What you have to do:
All the data should be repeated exactly. Any image in it is left out.

Records for processing:
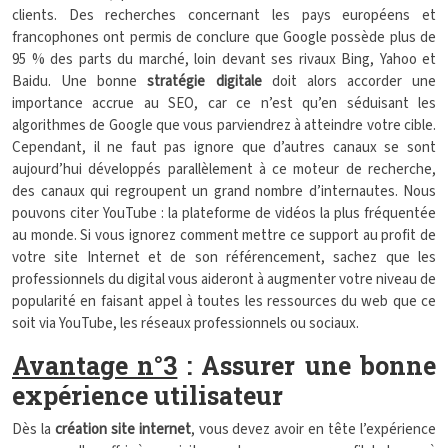
clients. Des recherches concernant les pays européens et
francophones ont permis de conclure que Google possède plus de
95 % des parts du marché, loin devant ses rivaux Bing, Yahoo et
Baidu. Une bonne
stratégie digitale
doit alors accorder une
importance accrue au SEO, car ce n’est qu’en séduisant les
algorithmes de Google que vous parviendrez à atteindre votre cible.
Cependant, il ne faut pas ignore que d’autres canaux se sont
aujourd’hui développés parallèlement à ce moteur de recherche,
des canaux qui regroupent un grand nombre d’internautes. Nous
pouvons citer YouTube : la plateforme de vidéos la plus fréquentée
au monde. Si vous ignorez comment mettre ce support au profit de
votre site Internet et de son référencement, sachez que les
professionnels du digital vous aideront à augmenter votre niveau de
popularité en faisant appel à toutes les ressources du web que ce
soit via YouTube, les réseaux professionnels ou sociaux.
Avantage n°3
: Assurer une bonne
expérience utilisateur
Dès la
création site internet
, vous devez avoir en tête l’expérience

Answer below:
clients. Des recherches concernant les pays européens et
francophones ont permis de conclure que Google possède plus de
95 % des parts du marché, loin devant ses rivaux Bing, Yahoo et
Baidu. Une bonne
stratégie digitale
doit alors accorder une
importance accrue au SEO, car ce n’est qu’en séduisant les
algorithmes de Google que vous parviendrez à atteindre votre cible.
Cependant, il ne faut pas ignore que d’autres canaux se sont
aujourd’hui développés parallèlement à ce moteur de recherche,
des canaux qui regroupent un grand nombre d’internautes. Nous
pouvons citer YouTube : la plateforme de vidéos la plus fréquentée
au monde. Si vous ignorez comment mettre ce support au profit de
votre site Internet et de son référencement, sachez que les
professionnels du digital vous aideront à augmenter votre niveau de
popularité en faisant appel à toutes les ressources du web que ce
soit via YouTube, les réseaux professionnels ou sociaux.
Avantage n°3
: Assurer une bonne
expérience utilisateur
Dès la
création site internet
, vous devez avoir en tête l’expérience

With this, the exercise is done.